**EXERCISE AIM:** Report each line below that carries the word "India".

**INPUT DATA:**
══════════════════════════════
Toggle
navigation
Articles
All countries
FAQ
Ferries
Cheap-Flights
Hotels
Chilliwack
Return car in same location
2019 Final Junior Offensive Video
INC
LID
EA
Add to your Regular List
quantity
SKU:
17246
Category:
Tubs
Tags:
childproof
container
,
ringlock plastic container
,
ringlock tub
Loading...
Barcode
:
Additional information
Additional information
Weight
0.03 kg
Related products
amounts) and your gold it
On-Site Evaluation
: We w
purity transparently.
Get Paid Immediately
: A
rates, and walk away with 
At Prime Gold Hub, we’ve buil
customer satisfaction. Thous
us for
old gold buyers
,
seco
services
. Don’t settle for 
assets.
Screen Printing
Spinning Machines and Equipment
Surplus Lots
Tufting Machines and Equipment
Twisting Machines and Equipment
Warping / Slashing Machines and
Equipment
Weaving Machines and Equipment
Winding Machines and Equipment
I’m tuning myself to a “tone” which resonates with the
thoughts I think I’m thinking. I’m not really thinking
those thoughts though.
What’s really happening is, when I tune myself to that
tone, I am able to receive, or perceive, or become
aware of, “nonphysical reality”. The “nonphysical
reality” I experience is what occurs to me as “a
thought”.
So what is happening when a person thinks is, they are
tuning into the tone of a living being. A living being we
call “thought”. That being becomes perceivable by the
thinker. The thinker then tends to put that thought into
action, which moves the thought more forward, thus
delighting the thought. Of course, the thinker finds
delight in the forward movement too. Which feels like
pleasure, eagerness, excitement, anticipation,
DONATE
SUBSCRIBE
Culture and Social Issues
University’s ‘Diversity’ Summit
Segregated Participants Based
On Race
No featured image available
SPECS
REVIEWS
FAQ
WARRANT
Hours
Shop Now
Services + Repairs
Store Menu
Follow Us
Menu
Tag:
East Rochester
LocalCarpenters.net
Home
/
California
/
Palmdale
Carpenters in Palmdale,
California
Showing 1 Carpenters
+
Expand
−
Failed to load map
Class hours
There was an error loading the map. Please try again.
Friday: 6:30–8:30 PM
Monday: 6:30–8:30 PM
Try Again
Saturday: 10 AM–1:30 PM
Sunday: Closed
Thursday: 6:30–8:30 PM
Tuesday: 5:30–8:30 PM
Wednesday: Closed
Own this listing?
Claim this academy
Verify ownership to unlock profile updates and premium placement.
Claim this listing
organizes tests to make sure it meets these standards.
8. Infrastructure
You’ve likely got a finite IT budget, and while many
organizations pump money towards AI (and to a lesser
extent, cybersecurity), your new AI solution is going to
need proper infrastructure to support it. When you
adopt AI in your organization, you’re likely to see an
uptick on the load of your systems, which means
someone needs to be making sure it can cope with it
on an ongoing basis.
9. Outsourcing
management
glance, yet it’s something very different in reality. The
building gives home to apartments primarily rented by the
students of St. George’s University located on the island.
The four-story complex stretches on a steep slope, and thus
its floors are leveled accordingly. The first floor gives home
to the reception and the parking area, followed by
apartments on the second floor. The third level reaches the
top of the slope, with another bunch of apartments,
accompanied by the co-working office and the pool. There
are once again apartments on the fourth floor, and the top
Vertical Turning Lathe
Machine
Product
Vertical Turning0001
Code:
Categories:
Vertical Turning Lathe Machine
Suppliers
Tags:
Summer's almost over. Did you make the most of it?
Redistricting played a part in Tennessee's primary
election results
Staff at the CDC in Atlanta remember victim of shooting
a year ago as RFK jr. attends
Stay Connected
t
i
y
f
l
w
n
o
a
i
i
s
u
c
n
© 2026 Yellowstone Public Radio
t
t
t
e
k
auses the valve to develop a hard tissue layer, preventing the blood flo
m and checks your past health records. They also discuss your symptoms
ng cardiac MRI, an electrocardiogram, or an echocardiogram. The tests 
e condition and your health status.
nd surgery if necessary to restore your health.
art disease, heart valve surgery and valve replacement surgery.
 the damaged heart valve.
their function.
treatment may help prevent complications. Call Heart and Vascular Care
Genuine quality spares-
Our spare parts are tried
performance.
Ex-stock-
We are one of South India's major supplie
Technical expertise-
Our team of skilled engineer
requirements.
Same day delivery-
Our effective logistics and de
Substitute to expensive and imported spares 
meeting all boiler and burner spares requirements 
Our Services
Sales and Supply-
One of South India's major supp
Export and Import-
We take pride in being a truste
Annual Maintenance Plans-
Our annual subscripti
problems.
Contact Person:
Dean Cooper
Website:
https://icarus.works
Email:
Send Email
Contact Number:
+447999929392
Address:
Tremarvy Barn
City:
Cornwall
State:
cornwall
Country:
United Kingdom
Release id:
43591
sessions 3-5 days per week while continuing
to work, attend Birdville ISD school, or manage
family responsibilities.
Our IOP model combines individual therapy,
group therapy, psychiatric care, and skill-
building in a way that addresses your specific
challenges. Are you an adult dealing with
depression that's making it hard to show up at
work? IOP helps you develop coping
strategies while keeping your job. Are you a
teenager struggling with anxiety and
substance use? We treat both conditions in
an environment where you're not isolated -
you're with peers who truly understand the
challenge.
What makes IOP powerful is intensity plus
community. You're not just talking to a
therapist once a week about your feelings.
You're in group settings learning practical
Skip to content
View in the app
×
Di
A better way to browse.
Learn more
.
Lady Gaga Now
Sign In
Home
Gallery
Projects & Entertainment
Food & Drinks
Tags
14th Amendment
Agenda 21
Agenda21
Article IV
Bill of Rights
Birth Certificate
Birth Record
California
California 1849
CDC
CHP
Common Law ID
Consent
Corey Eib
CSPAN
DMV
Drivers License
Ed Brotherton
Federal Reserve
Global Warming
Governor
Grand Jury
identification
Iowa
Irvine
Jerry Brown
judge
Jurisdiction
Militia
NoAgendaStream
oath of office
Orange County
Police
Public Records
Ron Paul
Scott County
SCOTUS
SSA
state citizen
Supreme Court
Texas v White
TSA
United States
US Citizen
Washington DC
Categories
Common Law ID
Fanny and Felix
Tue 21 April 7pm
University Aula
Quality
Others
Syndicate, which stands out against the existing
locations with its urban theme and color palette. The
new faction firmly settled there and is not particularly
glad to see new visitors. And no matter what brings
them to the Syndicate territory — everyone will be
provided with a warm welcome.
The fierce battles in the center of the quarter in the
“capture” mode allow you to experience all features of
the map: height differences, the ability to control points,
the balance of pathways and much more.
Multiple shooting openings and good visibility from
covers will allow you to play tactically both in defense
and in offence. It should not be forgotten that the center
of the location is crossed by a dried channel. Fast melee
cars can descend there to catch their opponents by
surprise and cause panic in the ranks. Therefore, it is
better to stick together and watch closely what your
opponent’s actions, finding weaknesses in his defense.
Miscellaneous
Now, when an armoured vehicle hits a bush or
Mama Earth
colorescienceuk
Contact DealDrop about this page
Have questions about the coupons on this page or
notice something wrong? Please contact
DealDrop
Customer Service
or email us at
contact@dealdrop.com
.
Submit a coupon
══════════════════════════════
**WORKED SOLUTION:**
We are one of South India's major supplie
One of South India's major supp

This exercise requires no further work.